I really didn't like to put this book down after I began reading it. If I had to leave it for a while, I practically had one eye on it the whole time, longing to get back to reading. It's a wonderful book, with a humane and caring feeling underlying all the problems it depicts.

The novel takes place mainly in Trinidad and opening in 1943, ending in 1965. The main characters are Marcia Garcia and later her husband, Farouk Karam. The book's cover has images suggesting that one of the subjects might be sewing, but beyond the fact that Marcia has a dressmaking business, there are no references to the craft.

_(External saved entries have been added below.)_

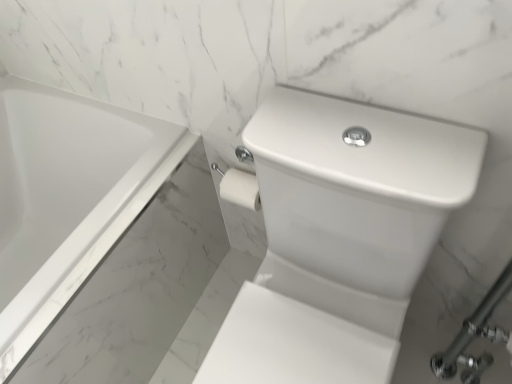 Question: In terms of height, does white glossy sink at center look taller or shorter compared to white glossy bathtub at upper left?

Choices:
 (A) short
 (B) tall

Answer: (B)

Question: From a real-world perspective, is white glossy sink at center above or below white glossy bathtub at upper left?

Choices:
 (A) below
 (B) above

Answer: (B)

Question: Is point (359, 152) positioned closer to the camera than point (129, 160)?

Choices:
 (A) farther
 (B) closer

Answer: (B)

Question: From the image's perspective, relative to white glossy sink at center, is white glossy bathtub at upper left above or below?

Choices:
 (A) below
 (B) above

Answer: (B)

Question: Is white glossy bathtub at upper left taller or shorter than white glossy sink at center?

Choices:
 (A) tall
 (B) short

Answer: (B)

Question: Looking at the image, does white glossy bathtub at upper left seem bigger or smaller compared to white glossy sink at center?

Choices:
 (A) big
 (B) small

Answer: (A)

Question: In the image, is white glossy bathtub at upper left on the left side or the right side of white glossy sink at center?

Choices:
 (A) left
 (B) right

Answer: (A) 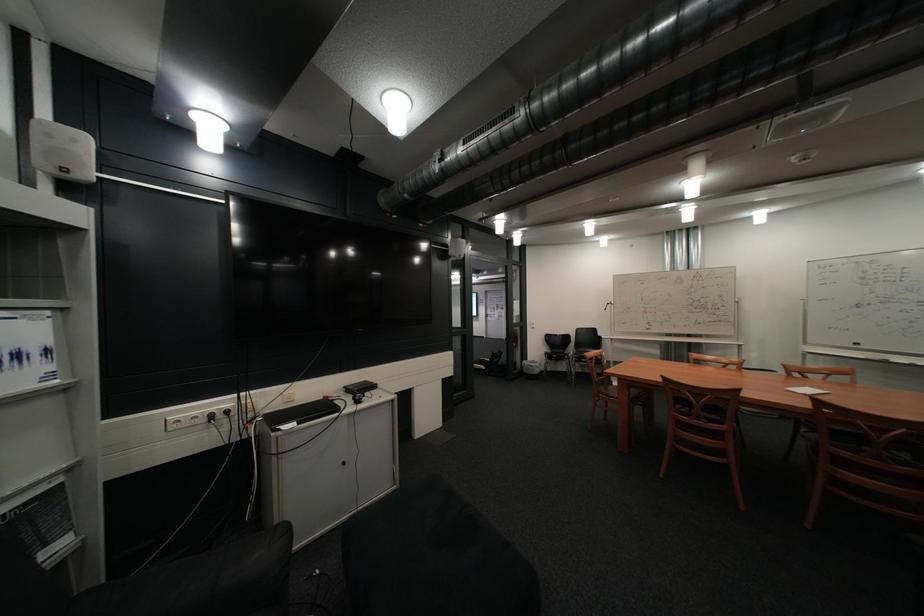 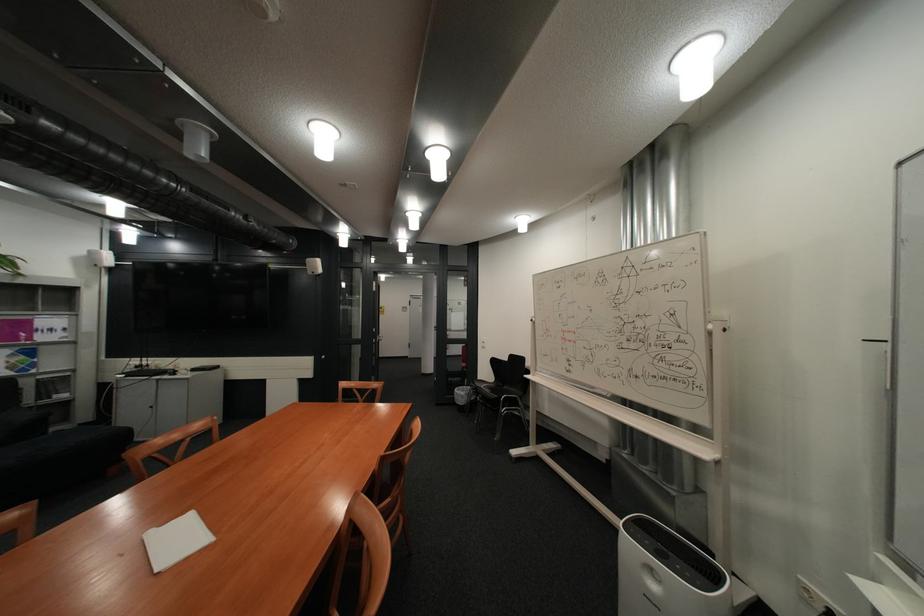 Find the pixel in the second image that matches pixel 752 301 in the first image.

(725, 326) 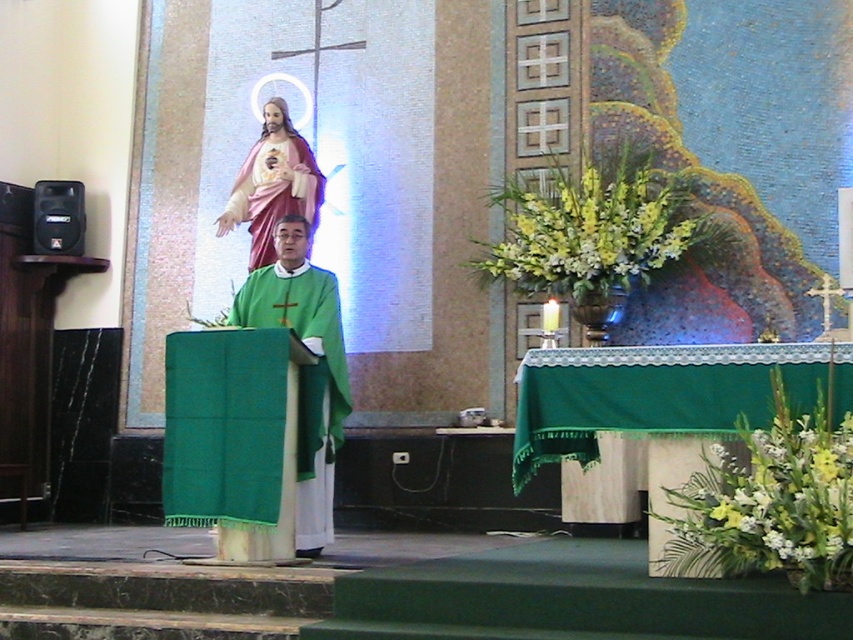 Question: Is green clothed priest at center smaller than matte pink fabric statue at upper center?

Choices:
 (A) yes
 (B) no

Answer: (B)

Question: Can you confirm if green clothed priest at center is positioned to the left of matte pink fabric statue at upper center?

Choices:
 (A) yes
 (B) no

Answer: (B)

Question: Can you confirm if green clothed priest at center is wider than matte pink fabric statue at upper center?

Choices:
 (A) yes
 (B) no

Answer: (B)

Question: Which point is closer to the camera taking this photo?

Choices:
 (A) (254, 193)
 (B) (338, 352)

Answer: (B)

Question: Which point is farther to the camera?

Choices:
 (A) green clothed priest at center
 (B) matte pink fabric statue at upper center

Answer: (B) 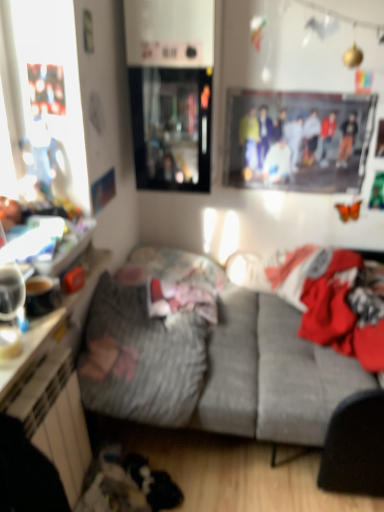 Question: Is gray fabric couch at center oriented towards transparent glass cabinet at upper center?

Choices:
 (A) no
 (B) yes

Answer: (A)

Question: Is gray fabric couch at center wider than transparent glass cabinet at upper center?

Choices:
 (A) no
 (B) yes

Answer: (B)

Question: Can you confirm if gray fabric couch at center is taller than transparent glass cabinet at upper center?

Choices:
 (A) no
 (B) yes

Answer: (A)

Question: Is the surface of gray fabric couch at center in direct contact with transparent glass cabinet at upper center?

Choices:
 (A) no
 (B) yes

Answer: (A)

Question: Does gray fabric couch at center lie in front of transparent glass cabinet at upper center?

Choices:
 (A) yes
 (B) no

Answer: (A)

Question: From the image's perspective, is printed fabric poster at upper center positioned above or below transparent glass cabinet at upper center?

Choices:
 (A) above
 (B) below

Answer: (B)

Question: In the image, is printed fabric poster at upper center positioned in front of or behind transparent glass cabinet at upper center?

Choices:
 (A) front
 (B) behind

Answer: (B)

Question: Does point (264, 164) appear closer or farther from the camera than point (195, 142)?

Choices:
 (A) closer
 (B) farther

Answer: (B)

Question: Is printed fabric poster at upper center situated inside transparent glass cabinet at upper center or outside?

Choices:
 (A) inside
 (B) outside

Answer: (B)

Question: Is gray fabric couch at center spatially inside red fabric laundry at center, or outside of it?

Choices:
 (A) outside
 (B) inside

Answer: (A)

Question: Would you say gray fabric couch at center is to the left or to the right of red fabric laundry at center in the picture?

Choices:
 (A) right
 (B) left

Answer: (B)

Question: Is gray fabric couch at center in front of or behind red fabric laundry at center in the image?

Choices:
 (A) front
 (B) behind

Answer: (A)

Question: From the image's perspective, is gray fabric couch at center above or below red fabric laundry at center?

Choices:
 (A) above
 (B) below

Answer: (B)

Question: Considering the positions of fluffy gray blanket at center and gray fabric couch at center in the image, is fluffy gray blanket at center taller or shorter than gray fabric couch at center?

Choices:
 (A) tall
 (B) short

Answer: (B)

Question: Does point (180, 330) appear closer or farther from the camera than point (307, 350)?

Booklist review: Starred review. "On Trinidad, in 1943, Marcia Garcia, a splendidly talented, 16-year-old seamstress, is struggling to feed young twin boys left in her charge. Remarkably accomplished first-time novelist Francis-Sharma makes it clear on page one that Marcia is strong, courageous, and resourceful. She is also French, Portuguese, Spanish, black, and beautiful, and she has a galvanizing effect on a young, confident Indian policeman, Farouk Karam. Their love should have been joyous, and they should have been able to raise their four children in harmony. Instead, their relationship is poisoned by racism, poverty, gossip, and corruption. Farouk's parents vehemently object to their relationship, Marcia conceals horrific family secrets, and the obeah woman Farouk goes to for help betrays them. Francis-Sharma's consummate portrayal of her stubborn, conflicted characters subtly illuminates the rigidity and treachery of Trinidadian society. Yet when Marcia goes to America in 1962, after her oldest daughter gets tangled up in a dangerous plexus of politics and drugs, she is confronted by far more brutal forms of prejudice and abuse. Francis-Sharma's spellbinding, intimately detailed, psychologically lush, and suspenseful tale of racial and sexual trauma, hard work, love, and family devotion makes personal the injustice people endured in the years leading up to the civil rights movement in both multicultural Trinidad and segregated America."